Intraspinal lipomas are often associated with spinal dysraphic states (eg, spina bifida). As a result, attention may be drawn to the lumbar spine at birth because of associated cutaneous changes (hair tuft, acral pit) in otherwise asymptomatic patients. Intraspinal lipomas are typically classified based on their location in the spinal cord (22). Most spinal lipomas are located in the lumbosacral region and can be divided into two categories: those involving the conus medullaris and those involving the filum terminale. A third category of subpial lipomas is much rarer, likely have a different embryologic origin, and can be located throughout the spinal cord. Lipomas involving the filum terminale and conus medullaris can be asymptomatic incidental findings, or they may present with symptoms due to spinal cord tethering. These include urinary symptoms such as hyperactive bladder, frequent urinary tract infections, and incomplete voiding. Secondary orthopedic complications due to asymmetric muscle weakness is also common and results in scoliosis, club foot, and asymmetric leg length. Finally, lumbar pain is particularly prominent in older children and adults and presents in a patchy, nondermatomal pattern. Stretching that increases traction on the spinal cord and physical exertion typically exacerbates the pain.
Lipomas are usually slowly progressive over several years, although there are case reports of rapid growth over a short period of time. Most symptomatic lipomas occur in children and young adults during the first 4 decades of life, but they have been recorded in utero and in people as old as 93 years (33; 13).
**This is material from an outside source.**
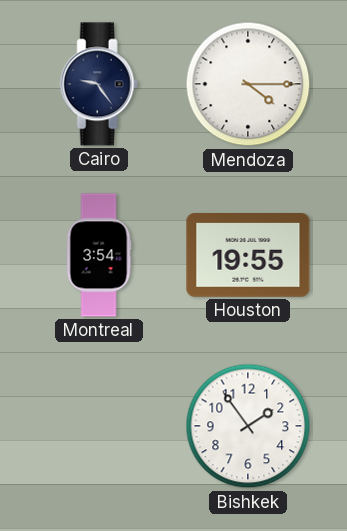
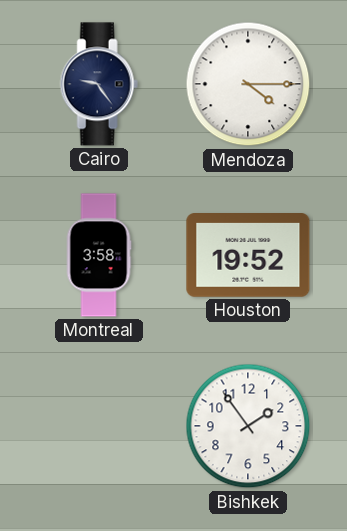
Montreal: 3:54 -> 3:58
Houston: 19:55 -> 19:52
A 35-year-old man presented with a 6-week history of unilateral intermittent throbbing headaches occasionally associated with vomiting. There was no history of migraine, but he had recently changed jobs and had not been sleeping well. He found that acetaminophen only partially relieved his headache. On neurologic examination, there were no abnormal findings.
CT brain scan revealed low density in the region of the posterior corpus callosum, suggestive of a lipoma. An MRI brain scan confirmed the presence of a corpus callosum lipoma.
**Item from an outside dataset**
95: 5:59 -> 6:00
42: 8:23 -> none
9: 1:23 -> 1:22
The patient was prescribed propranolol as a migraine prophylaxis and advised to take analgesia for acute headache. The headaches settled within 1 week, and the propranolol was withdrawn after 3 months.
Lipomas are frequently an incidental finding. Posterior corpus callosal lipomas are best managed conservatively.
Most lipomas are congenital, and their etiology is unknown. In 1929, Verga proposed that intracranial lipomas derive from the embryologic meninx primitiva that gives rise to the meninges. It has also been suggested that lipomas arise from a mesenchymal derivative of the neural crest. The most likely explanation is that lipomas result from the abnormal persistence of the meninx primitiva and its subsequent maldifferentiation (65). This would account for why there is such a high association with other dysraphic states and why vessels can run through a lipoma. Macroscopically, lipomas appear as yellow, greasy, fatty tissue that can be well vascularized and is interspersed with fibrous tissue. The lipoma may be adherent to nerves or underlying brain or spinal cord (13). Microscopically, lipomas consist of adipocytes that appear histologically normal. A thick capsule of fibroconnective tissue may separate the lipoma from the brain, and several blood vessels and thin, delicate fibrous septa may course through the lipoma. Lipogenesis in lipomas is no different to that in normal fatty tissue (27).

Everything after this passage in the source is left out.